FWIW, the transactional properties of a Postgres-backed queue were so convenient that we took advantage of them for a long time (and still do) despite the fact that they have a few caveats (e.g. poor degraded performance as outlined in the post), but more recently there's been a bit of a shift towards Sidekiq (probably because it's generally very problem-free and has some pretty nice monitoring tools).
(Disclaimer: I authored this article.)
We're super cautious about long-running transactions anyway, as they cause a load of other issues (e.g. http://www.databasesoup.com/2013/11/alter-table-and-downtime... - full blog post coming soon!)
We use JQJobs (which we authored) to manage queueing and it's architected such that it could be ported to Redis or some other better backing store, or potentially even to QC/Que, which I wasn't aware of until your article (so thanks for that!).
> Fortunately our job throughput is small enough to not hit any scaling issues with Postgres, so I stuck with that because of my confidence and experience w/Postgres over the years.
I think we're in a pretty similar situation.
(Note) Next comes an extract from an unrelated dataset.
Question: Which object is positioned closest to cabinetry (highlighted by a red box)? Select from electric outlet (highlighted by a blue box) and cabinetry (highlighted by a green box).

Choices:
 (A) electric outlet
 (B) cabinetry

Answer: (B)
For what it's worth, I think that a queue in PG can scale up about as well as Postgres can as long as you keep an eye on the whole system (watch out for long-lived transaction and the like).
RQ has been good to us so far. There's a simple dashboard for it that works well enough. After messing around trying to find my data in rabbitmq it was a real relief to be able to query a simple set of redis keys.
However, storing small, ephemeral messages like jobs in a queue within Postgres is a bad idea and the pain far outweighs the benefits of transactional rollback for jobs.
Instead, a much simpler solution is to plan for jobs to run at least once, use a more appropriate datastore like Redis or RabbitMQ, and build in idempotency and error handling at the job layer.
Postgres used as a system of record shouldn't be used for ephemeral message queues.
For example, suppose you mark an account closed, commit, and then enqueue an event to issue a refund from another system. It's possible that your process may crash or be killed at just the wrong time leaving you with a closed account but no refund.
So what if you enqueue the event before you commit? In that case, you might crash before committing which will automatically rollback. Now you've done a refund on a non-closed account.
Transactions make it trivial to guarantee that either both happen or neither do. There are other ways to get that guarantee, but they require more work and are more error prone.